Differences between cold-rolled (CR) and hot-rolled (HR) sheets, and which to choose

Rolled products (formed under pressure) differ significantly depending on the rolling process. The differences in the properties of hot-rolled and cold-rolled steel are determined by the temperature at which the rolling is performed.

Main differences:

The feedstock for hot rolling is a slab; for cold rolling, it is a hot-rolled sheet.
Unlike hot-rolled products, cold-rolled products are made exclusively from high-quality steel grades.
Cold-rolled sheet has a more uniform thickness distribution and does not warp during welding, which makes it preferred in instrument-making, automotive, and aerospace industries.
Cold-rolled sheet thickness does not exceed 5 mm; hot-rolled thickness can reach 200 mm.
Dimensional precision (angles, length, width) is higher for cold-rolled products.
Cold-rolled sheet does not crack when bent.
In terms of strength, durability, and reliability, hot-rolled and cold-rolled steel are equivalent.

Hot-rolled sheet

A hot-rolled steel sheet is a flat product whose thickness is many times smaller than its length and width. It is produced by hot rolling — the process that gives the product its name.

HR defects

1. Dimensional and shape inaccuracy. Deviations in thickness, length, width; longitudinal and transverse thickness variation; waviness.

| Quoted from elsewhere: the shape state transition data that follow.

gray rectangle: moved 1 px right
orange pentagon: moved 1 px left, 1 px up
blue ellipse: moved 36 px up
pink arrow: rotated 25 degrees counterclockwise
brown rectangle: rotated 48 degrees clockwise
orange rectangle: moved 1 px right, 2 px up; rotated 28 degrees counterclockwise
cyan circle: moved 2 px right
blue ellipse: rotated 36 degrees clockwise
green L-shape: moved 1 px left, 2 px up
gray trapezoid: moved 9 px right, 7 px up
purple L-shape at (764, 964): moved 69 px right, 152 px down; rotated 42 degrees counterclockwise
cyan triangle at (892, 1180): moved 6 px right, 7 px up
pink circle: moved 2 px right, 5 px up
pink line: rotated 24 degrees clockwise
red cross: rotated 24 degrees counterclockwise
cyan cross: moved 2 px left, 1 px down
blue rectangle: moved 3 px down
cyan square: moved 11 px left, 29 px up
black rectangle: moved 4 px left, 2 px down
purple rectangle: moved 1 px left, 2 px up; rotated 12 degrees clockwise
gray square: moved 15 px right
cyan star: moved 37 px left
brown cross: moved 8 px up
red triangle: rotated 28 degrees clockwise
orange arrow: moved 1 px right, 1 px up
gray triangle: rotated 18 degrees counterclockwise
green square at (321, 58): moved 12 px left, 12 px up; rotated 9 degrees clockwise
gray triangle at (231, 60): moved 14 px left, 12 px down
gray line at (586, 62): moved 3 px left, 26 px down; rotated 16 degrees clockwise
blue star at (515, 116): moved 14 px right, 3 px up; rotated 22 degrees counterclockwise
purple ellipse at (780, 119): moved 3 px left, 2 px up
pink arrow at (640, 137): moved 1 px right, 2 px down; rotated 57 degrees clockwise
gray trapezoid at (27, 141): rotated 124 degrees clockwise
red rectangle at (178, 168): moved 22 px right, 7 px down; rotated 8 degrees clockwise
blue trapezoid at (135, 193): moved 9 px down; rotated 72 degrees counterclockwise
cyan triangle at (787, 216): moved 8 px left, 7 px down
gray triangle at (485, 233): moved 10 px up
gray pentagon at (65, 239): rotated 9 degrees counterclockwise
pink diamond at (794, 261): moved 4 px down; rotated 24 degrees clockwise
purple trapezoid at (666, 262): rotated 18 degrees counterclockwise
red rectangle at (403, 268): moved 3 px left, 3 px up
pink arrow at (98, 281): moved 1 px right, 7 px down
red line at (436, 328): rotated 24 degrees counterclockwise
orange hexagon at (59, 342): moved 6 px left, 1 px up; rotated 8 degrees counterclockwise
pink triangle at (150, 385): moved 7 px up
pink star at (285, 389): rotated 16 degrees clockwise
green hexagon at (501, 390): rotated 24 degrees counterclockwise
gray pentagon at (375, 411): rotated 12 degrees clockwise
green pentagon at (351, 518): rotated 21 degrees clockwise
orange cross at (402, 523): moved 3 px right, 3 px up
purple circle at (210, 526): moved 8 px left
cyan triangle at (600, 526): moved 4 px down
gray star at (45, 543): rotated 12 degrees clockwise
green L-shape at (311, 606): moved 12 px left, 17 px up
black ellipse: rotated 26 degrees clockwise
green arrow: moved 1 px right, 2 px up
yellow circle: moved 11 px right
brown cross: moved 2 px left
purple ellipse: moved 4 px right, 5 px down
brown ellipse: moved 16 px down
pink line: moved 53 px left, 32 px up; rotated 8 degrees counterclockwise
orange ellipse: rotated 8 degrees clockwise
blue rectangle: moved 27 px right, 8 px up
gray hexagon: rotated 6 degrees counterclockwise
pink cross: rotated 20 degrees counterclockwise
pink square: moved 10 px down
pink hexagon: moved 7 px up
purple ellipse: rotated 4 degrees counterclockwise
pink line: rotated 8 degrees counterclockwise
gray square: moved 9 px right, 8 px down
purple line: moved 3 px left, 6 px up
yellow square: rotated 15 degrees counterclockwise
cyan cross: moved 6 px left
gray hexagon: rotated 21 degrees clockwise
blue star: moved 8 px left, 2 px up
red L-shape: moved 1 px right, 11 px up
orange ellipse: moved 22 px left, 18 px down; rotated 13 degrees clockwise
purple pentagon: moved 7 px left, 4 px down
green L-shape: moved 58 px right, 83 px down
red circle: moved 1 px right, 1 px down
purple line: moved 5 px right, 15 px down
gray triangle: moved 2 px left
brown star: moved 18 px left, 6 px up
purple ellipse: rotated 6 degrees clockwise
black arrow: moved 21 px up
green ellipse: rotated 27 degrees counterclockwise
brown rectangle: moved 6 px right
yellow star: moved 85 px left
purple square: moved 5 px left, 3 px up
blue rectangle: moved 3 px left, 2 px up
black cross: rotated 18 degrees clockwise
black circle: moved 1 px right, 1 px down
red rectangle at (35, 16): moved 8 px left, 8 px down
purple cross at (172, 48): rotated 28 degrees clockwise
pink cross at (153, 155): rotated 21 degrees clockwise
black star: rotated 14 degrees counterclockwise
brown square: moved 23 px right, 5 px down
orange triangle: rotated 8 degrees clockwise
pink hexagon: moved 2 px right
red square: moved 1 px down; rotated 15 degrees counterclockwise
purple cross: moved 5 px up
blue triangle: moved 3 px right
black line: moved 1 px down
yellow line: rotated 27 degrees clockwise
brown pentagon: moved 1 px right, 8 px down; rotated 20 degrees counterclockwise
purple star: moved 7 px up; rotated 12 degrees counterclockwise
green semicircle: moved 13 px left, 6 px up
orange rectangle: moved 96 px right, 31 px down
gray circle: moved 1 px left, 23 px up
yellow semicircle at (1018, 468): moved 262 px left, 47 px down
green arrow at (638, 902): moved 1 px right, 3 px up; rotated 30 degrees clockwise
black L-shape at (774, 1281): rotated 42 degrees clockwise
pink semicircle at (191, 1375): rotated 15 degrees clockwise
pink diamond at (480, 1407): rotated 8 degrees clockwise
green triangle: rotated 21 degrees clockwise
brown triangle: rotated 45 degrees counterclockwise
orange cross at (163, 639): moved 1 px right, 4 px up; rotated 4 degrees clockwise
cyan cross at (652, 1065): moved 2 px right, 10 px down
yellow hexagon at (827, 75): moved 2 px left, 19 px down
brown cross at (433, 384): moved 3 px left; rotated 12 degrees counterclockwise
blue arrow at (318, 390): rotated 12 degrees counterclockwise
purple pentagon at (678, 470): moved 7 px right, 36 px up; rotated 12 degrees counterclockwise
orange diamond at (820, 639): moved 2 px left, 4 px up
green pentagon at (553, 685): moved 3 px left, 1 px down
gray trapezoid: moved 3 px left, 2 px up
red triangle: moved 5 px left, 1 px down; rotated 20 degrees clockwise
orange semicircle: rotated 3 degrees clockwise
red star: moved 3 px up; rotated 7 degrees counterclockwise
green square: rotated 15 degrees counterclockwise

Causes: incorrect mill setup, deviation from the rolling (deformation) schedule.
High longitudinal thickness variation — caused by poor roll profiling and roll wear.
Waviness — appears near the side edges of the strip due to excess reduction in those areas. Remedy: increase roll crown or reduce reduction.

2. Loss of metal continuity. Through cracks, surface cracks, torn edges, laminations, etc.

Causes: mostly metallurgical — violations of melting, deoxidation, and casting technology.
Rolling-related origin:
1. Through cracks form where the metal has a sharply reduced ductility.
2. Such areas are continuous non-metallic inclusions and oxidized internal blisters, which cause cracks and torn edges. They also appear when the metal is overheated or burnt before rolling.
Scabs (slivers) — tongue-shaped delaminations. Causes: ingot origin (formed during casting), non-metallic inclusions in the surface layer, opening of gas blisters, deep grooves on ingot and slab surfaces.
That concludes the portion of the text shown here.